Converting variable number of CSV headers into map

onkara · January 14, 2021, 6:53pm

This post builds on the requirements mentioned in a similar post.

I am using NimbleCSV and I am a Elixir n00b

My Use case: Customer uploads CSV with 2 set of headers

fixed and known headers, this one is easy as shown here
additional variable number of headers

I can’t figure how using NimbleCSV can I capture additional variable number of headers and its corresponding columns in either the same map or a different map.

The parsed output I would like to achieve is

[
 %{
  fixed_h1: "val1",
  fixed_h2: "val2",
  fixed_h3: "val3",
  variable_h1: "val4",
  variable_h2: "val5", .....
 }
]

benwilson512 · January 14, 2021, 7:42pm

Hi @onkara, what have you tried so far?

onkara · January 16, 2021, 3:22pm

I think I managed to solve it, but I think there is a more elegant solution out there

defmodule Scratch do
  NimbleCSV.define(MyCSVParser, [])

  # core_cols = %{
  #   date_of_birth: 'DOB',
  #   external_id: 'Plan_Member_ID',
  #   first_name: 'First_Name',
  #   last_name: 'Last_Name',
  #   phone: 'Phone'
  # }
  #
  # custom_col_pos = %{
  #   0 => 'Plan_Member_ID',
  #   1 => 'First_Name',
  #   2 => 'Phone',
  #   3 => 'Last_Name',
  #   4 => 'DOB',
  #   5 => 'HbA1c',
  #   6 => 'Hypertension',
  #   7 => 'Children',
  #   8 => 'Gender', 
  #   9 => 'Pain'
  # }
  def process_csv(file_path, %{} = custom_col_pos, %{} = core_cols) do
    file_path
    |> File.stream!(read_ahead: 1000)
    |> MyCSVParser.parse_stream([{:skip_headers, true}])
    |> Stream.map(fn line ->
      mapped_row =
        line
        |> Enum.with_index()
        |> Enum.reduce(
          %{},
          fn {cell_data, index}, acc ->
            header = Map.fetch!(custom_col_pos, index)
            column_name = if core_cols[header], do: core_cols[header], else: header

            Map.put(acc, column_name, format_col(cell_data))
          end
        )

      IO.inspect(mapped_row, label: "MappedRow")
      # {:ok, date_of_birth} = DateTimeParser.parse_date(dob)
    end)
    |> Stream.run()
  end

  defp format_col(str) do
    str |> :binary.copy() |> Macro.underscore() |> String.downcase()
  end
end

the output is (trimmed)

MappedRow: %{
  :date_of_birth => "1/1/1974",
  :external_id => "120511",
  :first_name => "jane",
  :last_name => "doe",
  :phone => "1112223333",
  'Children' => "n",
  'Gender' => "f",
  'HbA1c' => "6/3",
  'Hypertension' => "y",
  'Pain' => "y"
}

As you can see in the output I need to do some data type specific transformation i.e.
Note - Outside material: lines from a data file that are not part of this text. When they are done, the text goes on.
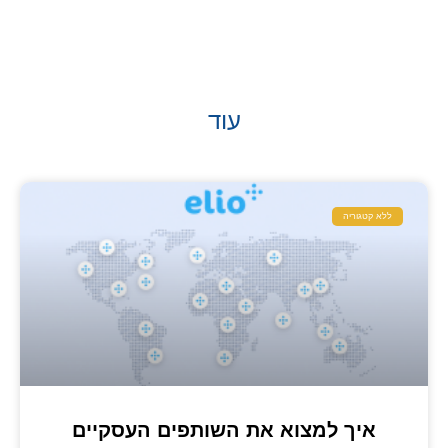
עוד
ללא קטגוריה
איך למצוא את השותפים העסקיים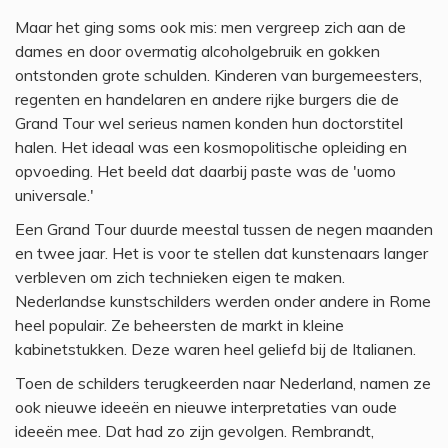
Maar het ging soms ook mis: men vergreep zich aan de
dames en door overmatig alcoholgebruik en gokken
ontstonden grote schulden. Kinderen van burgemeesters,
regenten en handelaren en andere rijke burgers die de
Grand Tour wel serieus namen konden hun doctorstitel
halen. Het ideaal was een kosmopolitische opleiding en
opvoeding. Het beeld dat daarbij paste was de 'uomo
universale.'
Een Grand Tour duurde meestal tussen de negen maanden
en twee jaar. Het is voor te stellen dat kunstenaars langer
verbleven om zich technieken eigen te maken.
Nederlandse kunstschilders werden onder andere in Rome
heel populair. Ze beheersten de markt in kleine
kabinetstukken. Deze waren heel geliefd bij de Italianen.
Toen de schilders terugkeerden naar Nederland, namen ze
ook nieuwe ideeën en nieuwe interpretaties van oude
ideeën mee. Dat had zo zijn gevolgen. Rembrandt,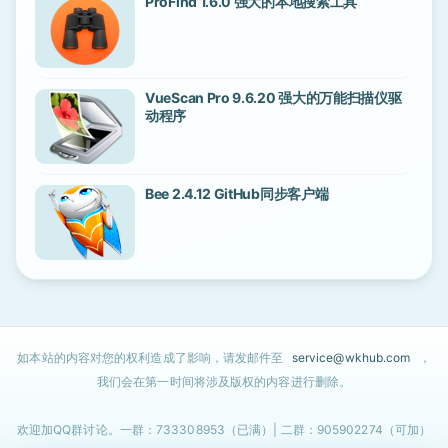
ProFind 1.6.0 强大的本地搜索工具
VueScan Pro 9.6.20 强大的万能扫描仪驱
动程序
Bee 2.4.12 GitHub同步客户端
如本站的内容对您的权利造成了影响，请发邮件至
service@wkhub.com
，
我们会在第一时间将涉及版权的内容进行删除。
欢迎加QQ群讨论。一群：733308953（已满）| 二群：905902274（可加）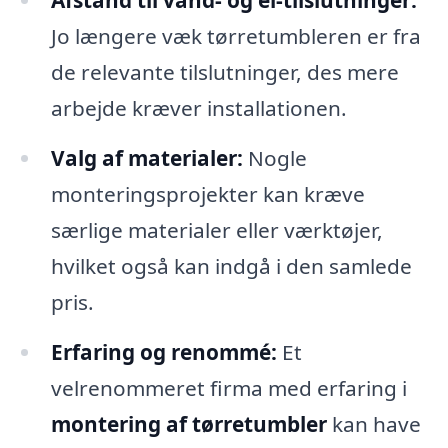
Jo længere væk tørretumbleren er fra
de relevante tilslutninger, des mere
arbejde kræver installationen.
Valg af materialer:
Nogle
monteringsprojekter kan kræve
særlige materialer eller værktøjer,
hvilket også kan indgå i den samlede
pris.
Erfaring og renommé:
Et
velrenommeret firma med erfaring i
montering af tørretumbler
kan have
HbA1c should be 6.3 not 6/3. So I guess I can use pattern matching on format_col function variants using regular expressions, but not sure if this is the best approach?

fchabouis · February 10, 2022, 11:27am

I used the following code to output a map, whose keys are the column names and values are the row values.

      "a,b,c\n1,2,3\n4,5,6"
      |> NimbleCSV.RFC4180.parse_string(skip_headers: false)
      |> Stream.transform([], fn r, acc ->
        if acc == [] do
          {%{}, r |> Enum.map(fn h -> h |> String.replace_prefix("\uFEFF", "") end)}
        else
          {[Enum.zip(acc, r) |> Enum.into(%{})], acc}
        end
      end)
     |> Enum.to_list()

[%{"a" => "1", "b" => "2", "c" => "3"}, %{"a" => "4", "b" => "5", "c" => "6"}]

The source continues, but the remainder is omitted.